DETAILED DESCRIPTION
[0013] Tramp or residual amines and/or ammonia from desalted crude
oil streams or other hydrocarbon streams where ammonia or amines
may be present from any source may over time and/or under certain
conditions contact reactants and form undesirable corrosive
products. The term "stream" is defined herein as any flowing fluid
in a petrochemical process, and more particularly streams
containing at least one hydrocarbon, water and at least one mineral
acid. Organic amines and ammonia are frequently present in the
desalted crude oil as contaminants from upstream treatment, via
desalter wash water or from introduction of slop oils. These basic
compounds can, under certain conditions, react with HCl and other
acids to form corrosive salts. The conditions in crude distillation
towers often favor these reactions. The fouling and corrosion that
results from the formation of the salts increases the refinery
operating and maintenance costs significantly. Efforts to minimize
or exclude the tramp bases from the unit feed streams are often
ineffective or economically infeasible. Consequently, there is a
need for another means of removing these bases from the desalted
crude or avoiding their use. There is also a need to inhibit or
prevent corrosion caused by mineral acids present in these streams
in the first place.
[0014] Volatile amines herein include any amine capable of reaching
a tower overhead and capable of forming a deposit under unit
conditions, i.e. during a hydrocarbon processing operation. In
another non-limiting embodiment, volatile amines include, but are
not necessarily limited to, ammonia, amines of the formula
R--NR'--R'', where R, R' or R'' is independently hydrogen, a
straight, branched, or cyclic alkyl or aromatic group, where R, R'
or R'' independently has from 1 to 10 carbon atoms and where R, R'
or R'' independently may be substituted with one or more oxygen
atoms and/or nitrogens, the latter substitution permitting the
structure R--NR'--R'' to encompass diamines and/or polyamines.

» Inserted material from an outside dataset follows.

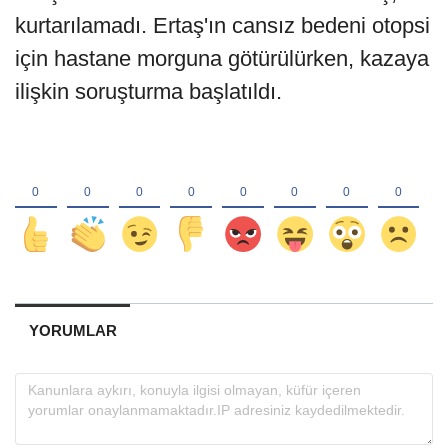
kurtarılamadı. Ertaş'ın cansız bedeni otopsi
için hastane morguna götürülürken, kazaya
ilişkin soruşturma başlatıldı.
YORUMLAR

Amines and diamines containing oxygen also fall within the
definition of volatile amines. More specific examples of volatile
amines include, but are not necessarily limited to, methylamine;
alkanolamines that may include, but are not necessarily limited to,
monoethanolamine (MEA), methyldiethanolamine (MDEA), diethanolamine
(DEA), diglycolamine (DGA); diamines such as ethylenediamine (EDA);
other amines containing oxygen, including, but not necessarily
limited to methoxypropylamine (MOPA), diethylaminoethanol (DEAE)

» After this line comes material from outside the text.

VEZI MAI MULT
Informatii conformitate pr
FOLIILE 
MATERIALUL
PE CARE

and the like and mixtures thereof.
[0015] It has been discovered that relatively stronger base amines
(compared to those conventionally used) may be used as neutralizers
in petrochemical processes where strong acids such as hydrochloric
acid (HCl), hydrobromic acid (HBr), sulfuric acid (H.sub.2SO.sub.4)

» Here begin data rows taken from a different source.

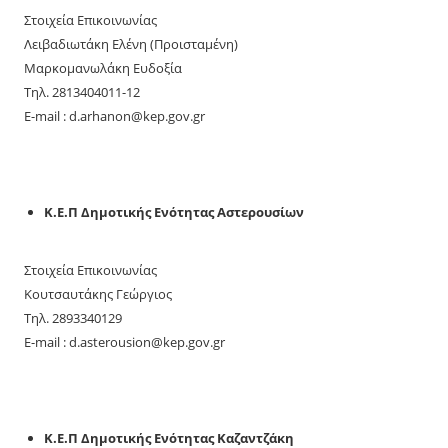
Στοιχεία Επικοινωνίας
Λειβαδιωτάκη Ελένη (Προισταμένη)
Μαρκομανωλάκη Ευδοξία
Τηλ. 2813404011-12
E-mail : d.arhanon@kep.gov.gr
Κ.Ε.Π Δημοτικής Ενότητας Αστερουσίων
Στοιχεία Επικοινωνίας
Κουτσαυτάκης Γεώργιος
Τηλ. 2893340129
E-mail : d.asterousion@kep.gov.gr
Κ.Ε.Π Δημοτικής Ενότητας Καζαντζάκη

and the like are used may form relatively less corrosive amine
salts as compared with the amine salts presently being formed. That
is, the strongly basic amines may react with the strong acids to
form corrosive, but relatively weak acid salts. The corrosivity of
the salt is associated with the strength of the salt's acid.
Stronger bases give weaker acid salts with a strong acid. It has
been found that use of these stronger base amines can significantly
reduce corrosion rates in systems where salt formation cannot be
avoided.
[0016] More specifically, the useful amines include relative
stronger amines having a pKa between about 10.5 to about 12. In one
non-limiting embodiment, the amine does not contain oxygen. The
amines may contain other non-carbon, non-hydrogen atoms besides
oxygen. In another non-restrictive version, the amines are
di-alkylamines which have a pKa range of between about 10.7 to
about 11.4. In a different non-limiting embodiment the amine has a
normal boiling point greater than 95.degree. C. Suitable amines
include, but are not necessarily limited to, dimethylamine,
diethylamine, dipropylamine, diisopropylamine, di-n-butylamine,
diisobutylamine, di-sec-butylamine, di-tert-butylamine,
pyrrolidine, piperidine, and combinations (e.g. mixtures) thereof.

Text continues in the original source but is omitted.